Hace una semana estaba tomando café con un antiguo profesor. Tras enseñarme, con envidiable entusiasmo, vídeos en los que introducía metodogías innovadoras en el aula, centró su discurso en el papel que el ajedrez iba a empezar a adquirir en las escuelas y colegios del país. Me adelantó que dentro de poco se cursará como disciplina obligatoria del currículum. No en vano, instituciones de diversa índole ya se han pronunciado a favor de este hecho. La última, el propio Congreso de los Diputados.
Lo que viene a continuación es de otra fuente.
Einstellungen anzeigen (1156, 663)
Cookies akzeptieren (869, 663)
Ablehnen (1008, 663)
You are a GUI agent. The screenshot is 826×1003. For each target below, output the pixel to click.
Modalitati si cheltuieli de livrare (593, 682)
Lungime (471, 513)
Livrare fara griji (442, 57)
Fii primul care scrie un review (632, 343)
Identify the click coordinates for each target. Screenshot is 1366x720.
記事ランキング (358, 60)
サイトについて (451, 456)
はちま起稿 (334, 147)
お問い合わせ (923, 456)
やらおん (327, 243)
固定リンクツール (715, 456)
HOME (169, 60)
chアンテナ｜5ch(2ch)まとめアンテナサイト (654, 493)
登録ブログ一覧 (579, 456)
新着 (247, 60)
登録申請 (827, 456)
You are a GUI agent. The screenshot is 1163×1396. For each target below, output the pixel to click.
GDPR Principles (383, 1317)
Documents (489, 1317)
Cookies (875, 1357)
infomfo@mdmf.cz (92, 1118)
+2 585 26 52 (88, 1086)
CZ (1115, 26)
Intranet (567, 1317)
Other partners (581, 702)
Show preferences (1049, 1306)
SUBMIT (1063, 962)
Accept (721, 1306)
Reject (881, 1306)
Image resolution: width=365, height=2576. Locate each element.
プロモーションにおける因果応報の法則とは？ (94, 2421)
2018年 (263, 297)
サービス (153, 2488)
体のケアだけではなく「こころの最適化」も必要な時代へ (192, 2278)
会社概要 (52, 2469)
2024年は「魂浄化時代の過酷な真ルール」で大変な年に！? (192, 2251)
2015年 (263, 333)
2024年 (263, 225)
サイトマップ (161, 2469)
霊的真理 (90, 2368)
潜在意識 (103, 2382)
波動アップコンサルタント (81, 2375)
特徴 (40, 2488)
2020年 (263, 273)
Y yo que me alegro, claro. Estoy de acuerdo con todo lo que tenga que ver con la enseñanza a través del juego y con la adquisición de competencias mucho más útiles para la vida que el compendio de saberes que, paulatinamente, otros hemos ido olvidando. El ajedrez, es obvio, promueve la concentración, la resolución de problemas y la propia creatividad; fortalece la memoria, la responsabilidad en la toma de decisiones, el respeto al contrincante y la necesidad de levantarse toda vez que tu rey ha sido objeto de "jaque mate".
A todo ello se une su intrínseco valor lúdico, la reducción del factor azar a su mínima expresión, lo barato de la infraestructura necesaria, la ausencia de violencia explícita y el estar ligado a una tradición eminentemente culta. Desde su posición forzosamente aislada, casi esotérica, el ajedrez se ha permitido enarbolar un discurso que otros deportes bien podrían haberse arrogado también. Desde el silencio mediático al que le condena su aparente falta de espectacularidad, ha sabido elevar su voz sabia y por ello atemperada. El ajedrez, desde el sosiego y la templanza, ha sabido explicarle a la sociedad todo lo que le puede ofrecer.
Sentados frente al tablero, los seres humanos olvidan sus diferencias. No hay un aro a 3,05, un balón que manejar con destreza o una raqueta que coordinar con el movimiento de pies y la llegada de un móvil a más de cien kilómetros por hora. Ocho peones y varias piezas colocadas simétricamente marcan el inicio de la partida, con la única ?que no menor? ventaja, de que blancas salen primero. A partir de ahí, ejercen su gobierno sobre la partida cuestiones tan elementales para el desarrollo satisfactorio de la existencia como son la capacidad para diseñar una estrategia y reaccionar a los movimientos del otro; el control de las emociones o la aceptación serena de todo cuanto sucede en el tablero.
Insisto para que no quepa duda: celebro la integración del ajedrez en los currículum escolares. Celebro al tiempo que lamento que otros deportes no hayan sido capaces de articular un discurso en torno a los beneficios que pueden aportarle a la sociedad, muchos de ellos coincidentes con los ya expuestos: toma de decisiones, diseño de unaestrategia, gestión de las emociones, creatividad, inteligencia,? Echo de menos una voz que recalque la existencia de todos estos valores subyacentes que nos recuerden que no todo, en el deporte que practicamos y enseñamos, sea cual sea, pasa por ganar o perder. Que esa no es la única cuestión.